Sudan Needs $7.5 Billion for Peace Implementation

October 8, 2020 (KHARTOUM) - The Sudanese government said that the implementation of peace agreements requires huge resources amounting to at least $ 7.5 billion.

Economy Minister Heba Mohamed Ali In line with a peace agreement signed with the armed groups, the government is committed to allocating a huge amount of money for the development of the war-affected regions.

On Thursday, the Ministry of Finance organized a workshop to discuss "Peace Development Projects" with the participation of most of the federal ministers, some state governors and state government secretaries, to prepare the implementation matrix of these projects.

In her remarks to the meeting, the Finance Minister Heba Mohamed Ali stressed on the need to unify the matrix and requested the states and federal ministries to determine the projects of utmost and urgent importance to be implemented in the first stage, such as the return of displaced persons to their areas, in addition to medium and long-term projects.

"The implementation of peace requirements need huge resources amounting to at least $ 7.5 billion, which must be provided over the next ten years," Mohamed Ali further said.

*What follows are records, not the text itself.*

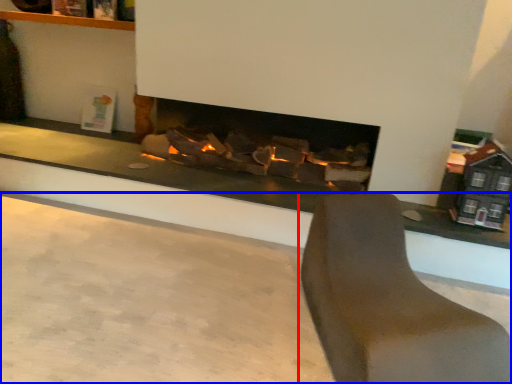 Question: Which object appears farthest to the camera in this image, furniture (highlighted by a red box) or concrete (highlighted by a blue box)?

Choices:
 (A) furniture
 (B) concrete

Answer: (A) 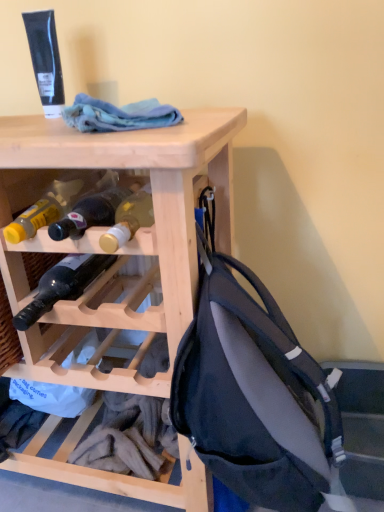 Locate an element on the screen. free location to the right of blue cotton cloth at upper center is located at coordinates (203, 115). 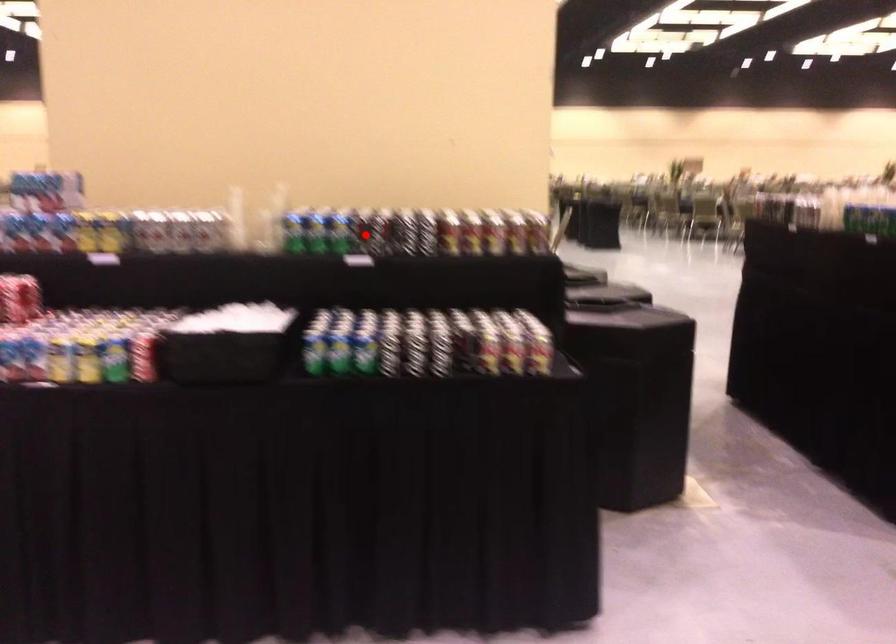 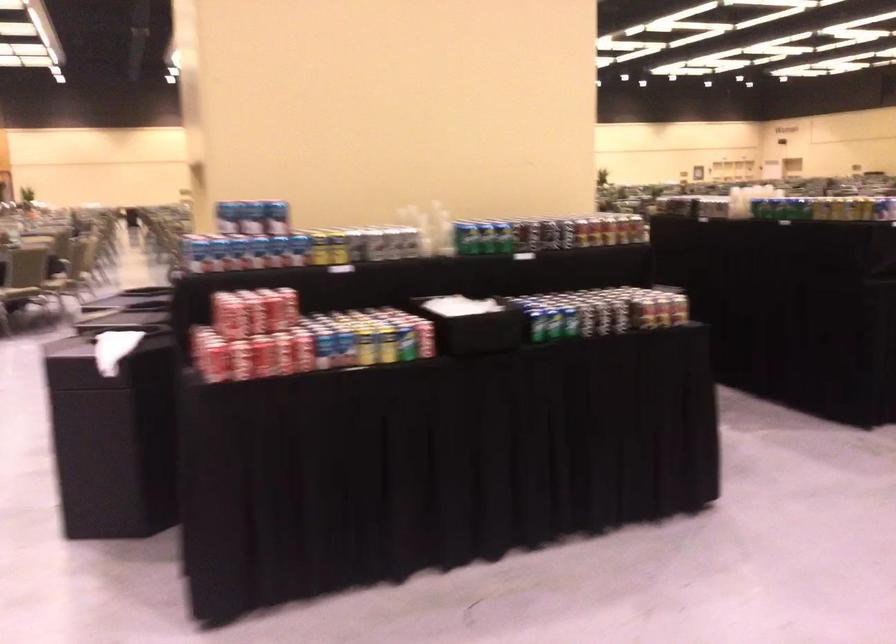 In the second image, find the point that corresponds to the highlighted location in the first image.

(530, 234)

She pointed out that the agreement contains several protocols. Under the protocol of wealth sharing, the Ministry of Finance has to ensure that its economic policies - in the areas of the general budget, economic planning, investment and international cooperation - will be compatible with the goals and spirit of the peace agreement.

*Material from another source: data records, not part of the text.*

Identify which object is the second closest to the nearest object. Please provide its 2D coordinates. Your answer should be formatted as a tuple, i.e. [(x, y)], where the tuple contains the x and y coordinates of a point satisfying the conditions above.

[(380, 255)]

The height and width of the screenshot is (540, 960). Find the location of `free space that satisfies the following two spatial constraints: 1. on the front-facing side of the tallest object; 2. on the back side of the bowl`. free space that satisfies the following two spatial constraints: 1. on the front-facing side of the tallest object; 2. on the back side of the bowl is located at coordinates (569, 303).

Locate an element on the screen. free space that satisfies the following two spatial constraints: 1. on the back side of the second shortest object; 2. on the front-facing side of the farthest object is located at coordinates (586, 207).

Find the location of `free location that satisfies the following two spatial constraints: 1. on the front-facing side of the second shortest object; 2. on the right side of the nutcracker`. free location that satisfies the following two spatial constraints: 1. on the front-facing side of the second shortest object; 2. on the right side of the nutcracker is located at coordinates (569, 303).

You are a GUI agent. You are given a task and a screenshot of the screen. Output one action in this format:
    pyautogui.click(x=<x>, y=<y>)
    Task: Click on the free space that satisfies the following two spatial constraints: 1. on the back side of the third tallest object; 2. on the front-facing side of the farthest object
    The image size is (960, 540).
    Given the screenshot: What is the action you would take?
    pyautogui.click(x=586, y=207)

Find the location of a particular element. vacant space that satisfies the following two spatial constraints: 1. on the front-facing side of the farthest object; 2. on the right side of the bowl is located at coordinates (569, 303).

Under the peace agreement, the government is committed to paying $300 million to the Darfur Development and Reconstruction Commission immediately after the signing of the peace agreement. Also, it should annually pay $1.3 billion over ten years to the Peace and Development Support Fund in Darfur.

Similar funds should be allocated to the other regions in the southern and eastern part of the country.

The minister pointed out that the economic planning includes balancing national and state revenues and diversifying their sources, establishing development funds, improving natural resource management, ensuring the national character of development projects, grants and loans, and updating reconstruction and development studies to achieve positive discrimination in the less developed regions.

One of the main drivers of the conflict in Sudan is the systematic economic and development marginalization, especially in the countryside, and the failure to distribute the country’s wealth in a fairway.

The achievement of sustainable peace all over Sudan depends entirely on addressing the fundamental problems that caused wars and conflicts, the minister stressed.

She said that the role of the Ministry of Finance will not be limited to the planning but includes mobilizing resources through the general budget, financial, regional and international institutions, friends and partners of Sudan, in addition to coordination with the United Nations Integrated Transition Support Mission in Sudan (UNITAMS).

Further, "the finance ministry has to improve the investment environment to attract the local and international private sector to work in the less developed regions," she concluded.